Rory McIlroy has encountered this statistical storm before. Only the day – and the year – have changed. In 2014 freaky Fridays were to disrupt the Northern Irishman’s quest for greatness. A series of curiously bad second rounds stood out – until McIlroy corrected the fault sufficiently to win both the Open and US PGA Championships.
Sundays – sliding Sundays? – are now cited by McIlroy’s detractors. Of those he has many, to the point where he would be entitled to wonder if the peaceful life as a non-major winner and the world’s 255th ranked player might have been more worthwhile. When it was recently confirmed – as expected – that McIlroy would not appear at this year’s Irish Open, the vitriolic outbursts ignored the fact he had single-handedly reinvigorated the event.
One columnist ludicrously proclaimed McIlroy had “insulted the national intelligence” by dodging Lahinch in County Clare. McIlroy’s wider goal, potentially his year if not career highlight, is July’s Open Championship at Royal Portrush. Ireland will be quick enough to laud one of its own should he win the Claret Jug for a second time at the conclusion of a week he was pivotal to bringing about in the first place.
The latest Rory-bashing relates to his appearance in nine final groupings on Sundays since the start of 2018 without returning a victory.
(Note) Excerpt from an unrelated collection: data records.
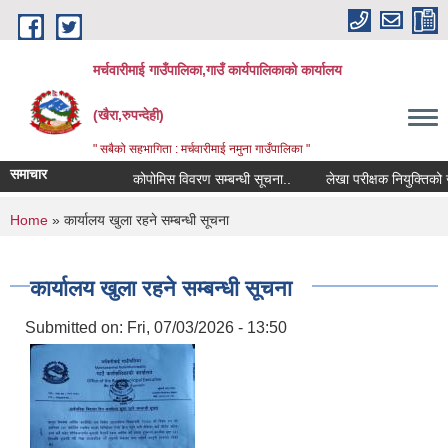
Skip to main content
मर्चवारीमाई गाउँपालिका,गाउँ कार्यपालिकाको कार्यालय
(खैरा,रुपन्देही)
" सबैको सहभागिता : मर्चवारीमाई नमुना गाउँपालिका "
समाचार
कोपोमिस विवरण सम्बन्धी सूचना..
लेखा परीक्षक नियुक्तिको जान
You are here
Home
» कार्यालय खुला रहने सम्बन्धी सूचना
कार्यालय खुला रहने सम्बन्धी सूचना
Submitted on:
Fri, 07/03/2026 - 13:50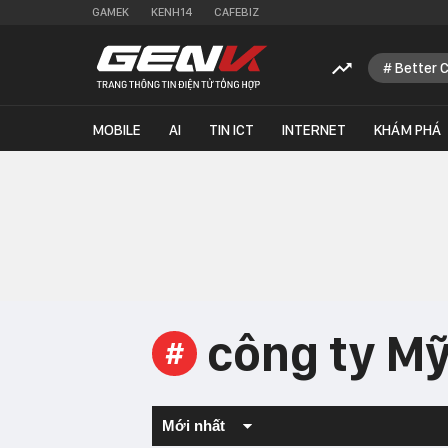
GAMEK
KENH14
CAFEBIZ
Better 
MOBILE
AI
TIN ICT
INTERNET
KHÁM PHÁ
công ty M
#
Mới nhất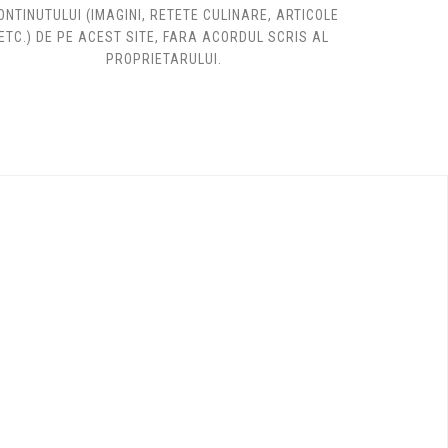
ONTINUTULUI (IMAGINI, RETETE CULINARE, ARTICOLE
ETC.) DE PE ACEST SITE, FARA ACORDUL SCRIS AL
PROPRIETARULUI.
The latest, at the Arnold Palmer Invitational, saw McIlroy trailing the eventual winner Francesco Molinari by four.
“I’m playing well,” the Northern Irishman insisted. “I would much rather be putting myself in position to have a chance to win. I’m playing good golf, it doesn’t matter if I’m playing that golf on Thursday, Friday, Saturday. Yes, my Sundays haven’t been what I would have liked, but I’m putting myself in that position so good golf is good golf. I keep saying that.”
In reality, he has to. Should McIlroy fuel the narrative around his closing rounds, a situation he knows only too well is problematic, attention – or even desperation – will only grow. From his point of view, that makes no sense.
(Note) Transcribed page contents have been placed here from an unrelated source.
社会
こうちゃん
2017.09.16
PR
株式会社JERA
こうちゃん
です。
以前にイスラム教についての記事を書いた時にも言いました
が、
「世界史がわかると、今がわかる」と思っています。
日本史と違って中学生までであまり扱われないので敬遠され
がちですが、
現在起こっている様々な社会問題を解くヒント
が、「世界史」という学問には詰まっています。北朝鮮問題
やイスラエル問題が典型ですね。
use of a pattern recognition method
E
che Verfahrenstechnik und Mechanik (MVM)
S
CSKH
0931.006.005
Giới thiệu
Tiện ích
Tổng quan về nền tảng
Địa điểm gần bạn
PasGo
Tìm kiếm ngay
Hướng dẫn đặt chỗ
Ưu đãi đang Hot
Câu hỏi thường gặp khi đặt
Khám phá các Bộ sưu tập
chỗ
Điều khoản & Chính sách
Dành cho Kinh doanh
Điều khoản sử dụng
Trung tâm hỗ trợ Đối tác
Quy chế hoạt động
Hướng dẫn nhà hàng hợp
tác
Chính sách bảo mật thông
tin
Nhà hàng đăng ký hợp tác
His Sunday scoring in 2019 does not typify a player wilting under competitive strain: 72, 69, 69, 67 and 72. In the penultimate of those instances, there was every reason the 29-year-old was going to overhaul an on-song Dustin Johnson in Mexico City before the kind of freakish rules double-whammy (relating to drops) that nobody could legislate for.
Last Sunday Molinari had converted 40ft more of putts than McIlroy even before the Italian holed out from the same length on the 72nd green. And McIlroy displayed a weird aversion to par fives, normally meat and drink to him, which proved costly. Sometimes deeper reasoning isn’t really necessary.
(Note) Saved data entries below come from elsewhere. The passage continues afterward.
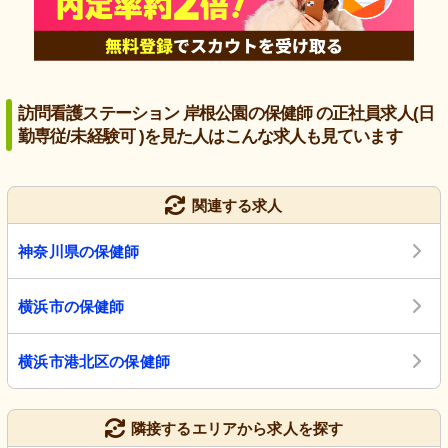
訪問看護ステーション 岸根公園の保健師 の正社員求人(日
勤専従/未経験可 )を見た人はこんな求人も見ています
関連する求人
神奈川県の保健師
横浜市の保健師
横浜市港北区の保健師
隣接するエリアから求人を探す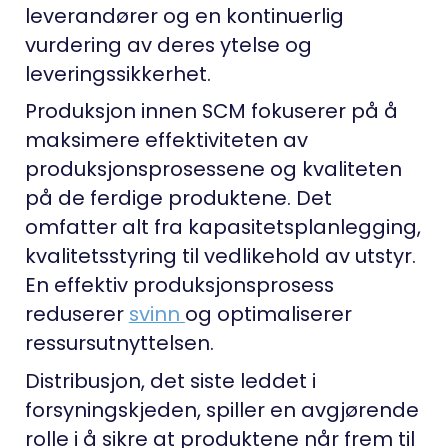
leverandører og en kontinuerlig
vurdering av deres ytelse og
leveringssikkerhet.
Produksjon innen SCM fokuserer på å
maksimere effektiviteten av
produksjonsprosessene og kvaliteten
på de ferdige produktene. Det
omfatter alt fra kapasitetsplanlegging,
kvalitetsstyring til vedlikehold av utstyr.
En effektiv produksjonsprosess
reduserer
svinn
og optimaliserer
ressursutnyttelsen.
Distribusjon, det siste leddet i
forsyningskjeden, spiller en avgjørende
rolle i å sikre at produktene når frem til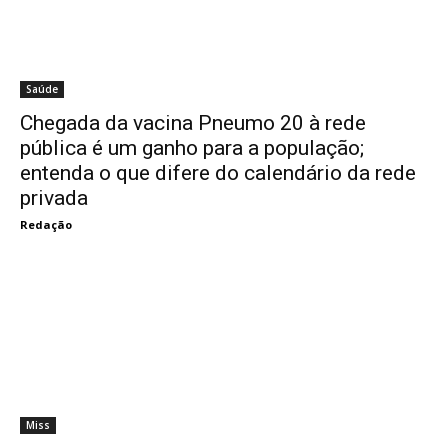
Saúde
Chegada da vacina Pneumo 20 à rede
pública é um ganho para a população;
entenda o que difere do calendário da rede
privada
Redação
Miss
There are claims that McIlroy does not care enough about victories, a scenario contradicted by his work ethic. That McIlroy has his best friend, Harry Diamond, as a caddie is also a common stick with which to beat the pair of them. Fingers were not pointed at Billy Foster, one of the best and most experienced caddies in the game, after Matt Fitzpatrick failed to close out at Bay Hill from the Sunday starting position of a shot ahead of the field. Even seasoned onlookers could not tell you the name of Molinari’s bagman.
Interestingly, the Ontario-based datagolf.ca site charted McIlroy’s win likelihood on the Sunday morning of his last five events as just 26%, 13%, 0.7%, 1% and 16%. From that, it is simple to infer his key aim must be to establish a stronger tournament position long before fourth rounds begin.
It seems paradoxical that McIlroy is now being criticised for the very consistency that was once so alien. Padraig Harrington and Paul McGinley pointed towards a golfer apparently destined for a career of high peaks and deep troughs. So, too, did Tiger Woods. “When he gets it going, he gets it going,” Woods explained. “When it gets going bad, it gets going real bad. It’s one or the other. If you look at his results, he’s kind of that way. Very similar to what Phil Mickelson does. He has his hot weeks, and he has his weeks where he’s off.”
There has been no such feast or famine recently. McIlroy has not missed a cut since June and only three since the start of last season. His last results – sixth, second, fourth, fifth and fourth – show a golfer perfectly capable of competing with the best even when not, as has looked the case, operating at optimum level. What Jordan Spieth, who has fallen off a leaderboard cliff, would give for this supposedly woeful situation.
McIlroy is judged by higher standards, about which he has no problem, but the inability of a sportsman to live up to the illustrious billing of others should not be a reason for wailing. Twenty-three professional wins before the age of 30 hardly suggest the lack of a killer instinct.
One Sunday stung more than any other. McIlroy’s failure to keep pace with Patrick Reed at last year’s Masters will inevitably lead to a change of approach when – and it is when – the four-time major winner next finds himself in close proximity to the Green Jacket.
Should that holy grail be reached in four weeks’ time, nobody will remember the denouement to the Farmers Insurance or Genesis Opens. The smart money would be on McIlroy snapping out of Sliding Sundays as easily as he fell into them; in the meantime it feels harsh to chastise.